_What is needed_. Provide again, from the entries below, every line from the one containing "26 сентября 2016 года, 14:30" through the one containing "21 сентября 2016 года, 20:00", exactly as written, and no other line.
--- Dataset records Enclosed Below ---
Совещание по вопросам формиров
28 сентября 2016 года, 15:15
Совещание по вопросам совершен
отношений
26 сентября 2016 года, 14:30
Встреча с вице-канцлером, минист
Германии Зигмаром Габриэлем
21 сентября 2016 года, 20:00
--- End of Enclosed Dataset records ---
--- Dataset records Enclosed Below ---
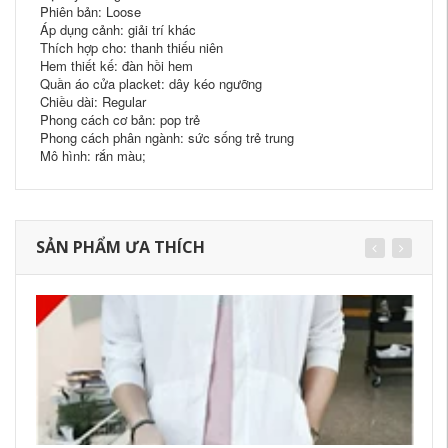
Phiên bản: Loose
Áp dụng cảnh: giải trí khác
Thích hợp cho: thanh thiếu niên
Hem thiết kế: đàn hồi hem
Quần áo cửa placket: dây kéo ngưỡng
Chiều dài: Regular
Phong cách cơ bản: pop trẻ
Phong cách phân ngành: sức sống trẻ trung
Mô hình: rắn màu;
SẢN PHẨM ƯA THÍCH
--- End of Enclosed Dataset records ---
--- Dataset records Enclosed Below ---
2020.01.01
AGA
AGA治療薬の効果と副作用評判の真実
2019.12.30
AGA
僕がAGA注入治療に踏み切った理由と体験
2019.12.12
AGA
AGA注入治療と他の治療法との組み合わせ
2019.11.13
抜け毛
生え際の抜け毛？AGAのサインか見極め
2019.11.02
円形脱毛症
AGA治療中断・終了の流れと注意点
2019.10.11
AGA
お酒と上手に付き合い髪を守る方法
--- End of Enclosed Dataset records ---
_Solved exercise_.
26 сентября 2016 года, 14:30
Встреча с вице-канцлером, минист
Германии Зигмаром Габриэлем
21 сентября 2016 года, 20:00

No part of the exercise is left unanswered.